◆ Work order
Whenever a line in the entries includes the word "each", copy that line out.

====

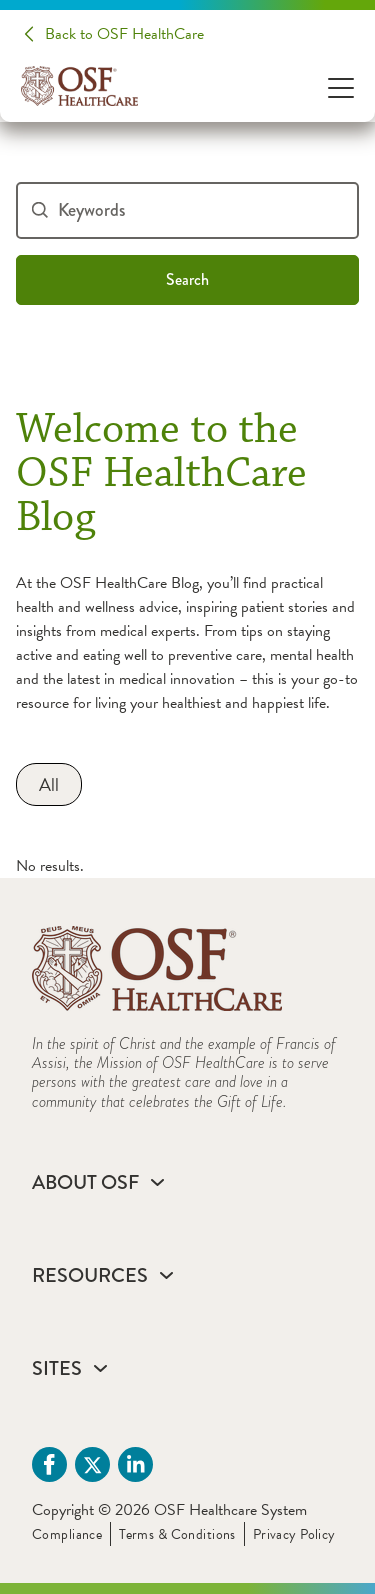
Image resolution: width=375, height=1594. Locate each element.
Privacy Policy (294, 1534)
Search (187, 279)
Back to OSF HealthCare (124, 34)
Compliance (67, 1534)
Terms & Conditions (177, 1534)
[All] (49, 784)
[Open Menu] (341, 86)
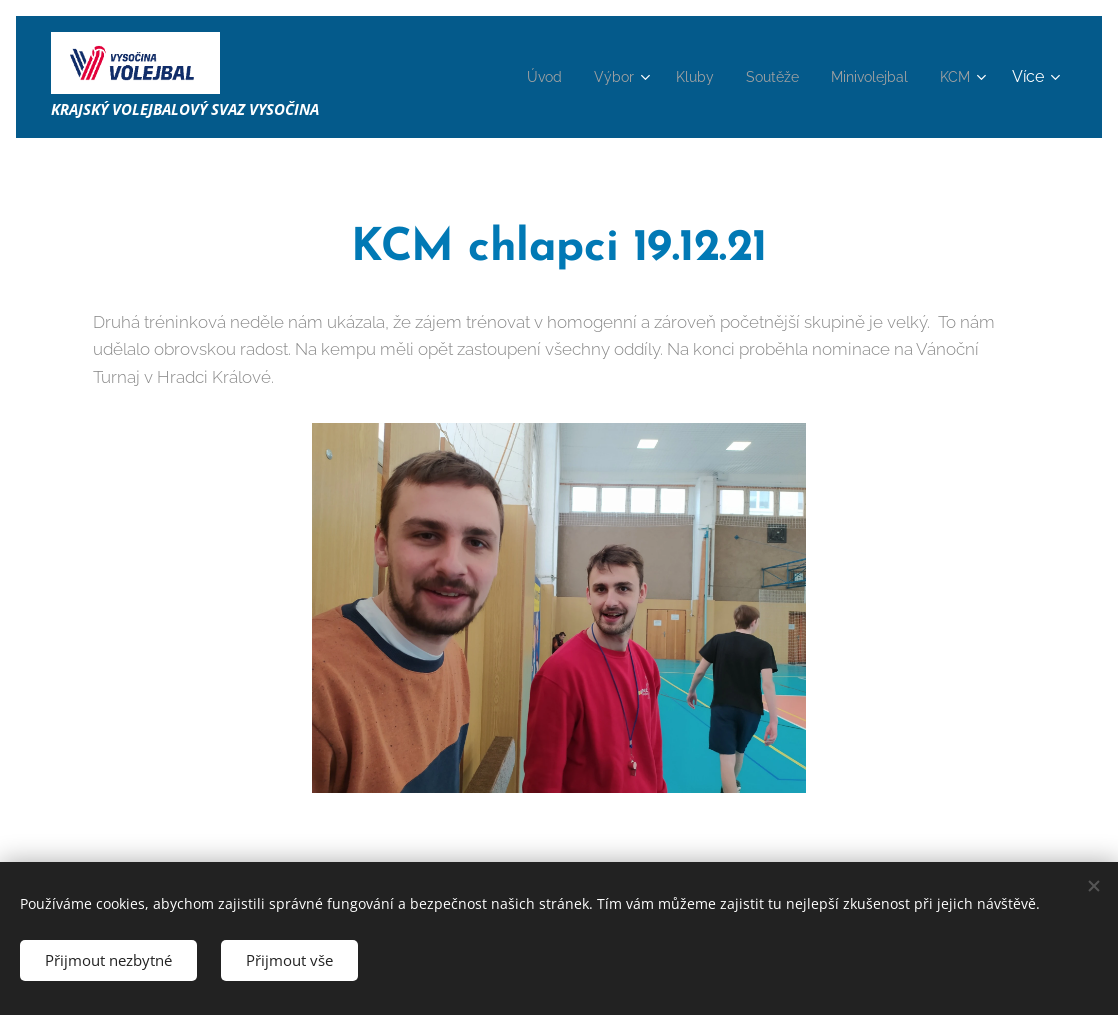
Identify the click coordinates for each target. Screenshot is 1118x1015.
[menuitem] (513, 77)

====

◆ Solution for this task
Image resolution: width=375, height=1594. Locate each element.
Identify the click coordinates for each target. Screenshot is 1118x1015.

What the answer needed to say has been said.